Some of Asheville’s neighborhoods have wonderful sidewalks. Older areas, developed in the heyday of Asheville’s trolley system, were designed with walkers in mind. In the new era of raised environmental awareness, a national childhood asthma epidemic and expensive gasoline, more and more of us are rethinking our local travel options. Walking and biking are obvious choices.

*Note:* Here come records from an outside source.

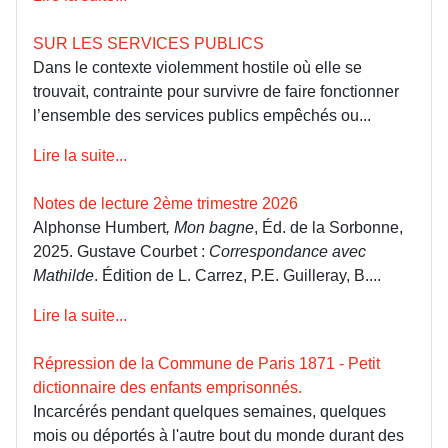
SUR LES SERVICES PUBLICS
Dans le contexte violemment hostile où elle se
trouvait, contrainte pour survivre de faire fonctionner
l’ensemble des services publics empêchés ou...
Lire la suite...
Notes de lecture 2ème trimestre 2026
Alphonse Humbert
, Mon bagne
, Éd. de la Sorbonne,
2025. Gustave Courbet :
Correspondance avec
Mathilde
. Édition de L. Carrez, P.E. Guilleray, B....
Lire la suite...
Répression de la Commune de Paris 1871 - Petit
dictionnaire des enfants emprisonnés.
Incarcérés pendant quelques semaines, quelques
mois ou déportés à l'autre bout du monde durant des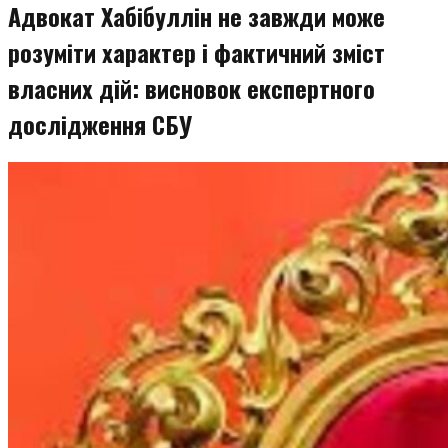
Адвокат Хабібуллін не завжди може
розуміти характер і фактичний зміст
власних дій: висновок експертного
дослідження СБУ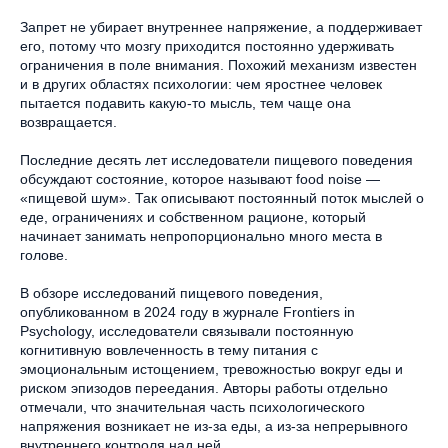
Запрет не убирает внутреннее напряжение, а поддерживает
его, потому что мозгу приходится постоянно удерживать
ограничения в поле внимания. Похожий механизм известен
и в других областях психологии: чем яростнее человек
пытается подавить какую-то мысль, тем чаще она
возвращается.
Последние десять лет исследователи пищевого поведения
обсуждают состояние, которое называют food noise —
«пищевой шум». Так описывают постоянный поток мыслей о
еде, ограничениях и собственном рационе, который
начинает занимать непропорционально много места в
голове.
В обзоре исследований пищевого поведения,
опубликованном в 2024 году в журнале Frontiers in
Psychology, исследователи связывали постоянную
когнитивную вовлеченность в тему питания с
эмоциональным истощением, тревожностью вокруг еды и
риском эпизодов переедания. Авторы работы отдельно
отмечали, что значительная часть психологического
напряжения возникает не из-за еды, а из-за непрерывного
внутреннего контроля над ней.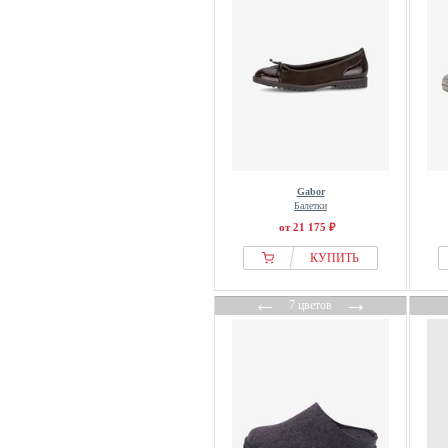
Henry Stevens
Hereu
Hey Dude
HEYDUDE
Hi-tec
Hispanitas
HOFF
Gabor
HOGL
Балетки
HOKA
от 21 175 ₽
Holster
КУПИТЬ
Hoogl
←
→
7 цветов
HSP Hanseshopping
HUB
Hummel
Hunter ORIGINAL
Icepeak
IGI&CO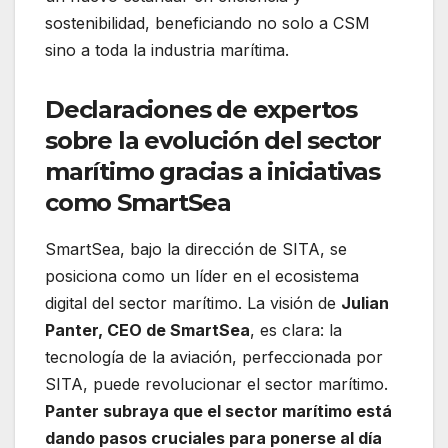
sostenibilidad, beneficiando no solo a CSM
sino a toda la industria marítima.
Declaraciones de expertos
sobre la evolución del sector
marítimo gracias a iniciativas
como SmartSea
SmartSea, bajo la dirección de SITA, se
posiciona como un líder en el ecosistema
digital del sector marítimo. La visión de
Julian
Panter, CEO de SmartSea
, es clara: la
tecnología de la aviación, perfeccionada por
SITA, puede revolucionar el sector marítimo.
Panter subraya que el sector marítimo está
dando pasos cruciales para ponerse al día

A common problem with older sidewalks is that poor maintenance has resulted in accumulation of dirt and debris, followed by weeds and exacerbated by the encroachment of shrubs. The City sidewalk ordinance requires that property owners keep public sidewalks across their property clear, but enforcement is a low priority and there are some folks who are physically unable to perform the work. Then too, vacant lots often go untended for years. There are many places where perfectly good walks extend for blocks, only to be obstructed in one short section, rendering them impassable for wheel chairs, baby strollers or those with ambulatory disabilities.
Join Z-Link actions in your neighborhood or start your own! We’ll be posting a calendar under “Upcoming Events” on this site as they are scheduled.
We’ll join forces with Americorps volunteers on Saturday, April 2, at 9 a.m.
We’ll meet at the Emma Family Resource Center at 37 Brickyard road, 28806, directly behind Emma Elementary at 9am.
We will have coffee and pastries from West End Bakery at 9am. Around noon we will have pizza and burritos from around town for all the volunteers.
Bring a shovel (flat blade is best), hoe, rake or other implement and gloves if you can.
See you there!
Asheville City Council revised our sidewalk regulations at the Oct. 26 session. While it has always been the case that property owners are responsible for maintenance of public sidewalks that cross their property, the new rule has teeth. Failure to keep sidewalks clear of debris, weeds, shrubs, snow and ice will result in warnings and then fines.
To spur public awareness of the new rules, and to encourage everyone to get with the program, we’ve scheduled a city-wide cleanup day. Join your neighbors, make new friends, get some exercise, and get ’em clean! For those who are unable to clean their own sections, due to disability, contact us to arrange for volunteer help.
Click here to learn where people will be gathering, if you’d rather join a group than work alone.
If the weather is bad on Nov. 20, participate in our Virtual Sidewalk Cleanup, by reporting bad stretches in your neighborhood, so we can contact the owners or arrange for volunteer work.
While we’re clearing existing sidewalks, let’s not forget our neighbors and friends who don’t have sidewalks. (Video) If you notice there’s no sidewalk at all where one is needed, photograph that and send it to us. Again, be sure to specify the location and we’ll pass the the information along.
Since last May we have cleaned sidewalks on all but three Saturdays and have reclaimed more than a mile of pedestrian walkways.
Thanks to many volunteers from Montford, about half the work has been in that neighborhood. We’ve worked on Blake, Cumberland, Elizabeth Place, Soco and Starnes. The toughest stretch was the long ignored sidewalk from the corner of Clingman and Patton to the Hillcrest pedestrian bridge and the stairway to Chicken Hill. We also tackled a relatively new sidewalk on New Haw Creek Rd. and another on nearby Avon Rd.
Nearly 50 volunteers have joined us over these months and we hope we have spurred a renewed sense of volunteerism and community responsibility in at least a small segment of Asheville’s residents. Sadly we have been pretty much ignored by the media. (The Asheville Citizen-Times did a short piece, but only on their Web site—bad news seems to sell more papers than good.)
Our work will continue. Check Upcoming Events on Fridays for the next day’s targets.
After we put in four Saturdays on the Patton Ave. sidewalk, we returned to neighborhood work last Saturday. Half a dozen folks helped clear a stretch along Cumberland, across from the Greek Orthodox Church.
Altogether we’ve now had about 30 volunteers at one time or another. Thanks to all!
For a YouTube video of the clean-up, click here.
We did about all we can reasonably do without heavier equipment. The sidewalk is very passable. At the Public Safety Committee meeting on July 20 we received reports from the Transit department, police department and comments from citizens. City Council will consider the issue of reopening the bridge at its August 24 meeting.
On July 10 we had eight volunteers working all morning. The Hillcrest bridge entrance is fully clear now and the sidewalk is in great shape for 2/3 of the way to the intersection of Clingman and Patton. Still some dirt on the path and grass to whack along the edges, so we’ll wrap it up on July 17.
Here are some photos from worker-bee Bill Rhodes.
And a blog entry from worker-bee Cindy Kunst.
Thanks once again to everyone out there helping to reclaim Asheville’s sidewalk system!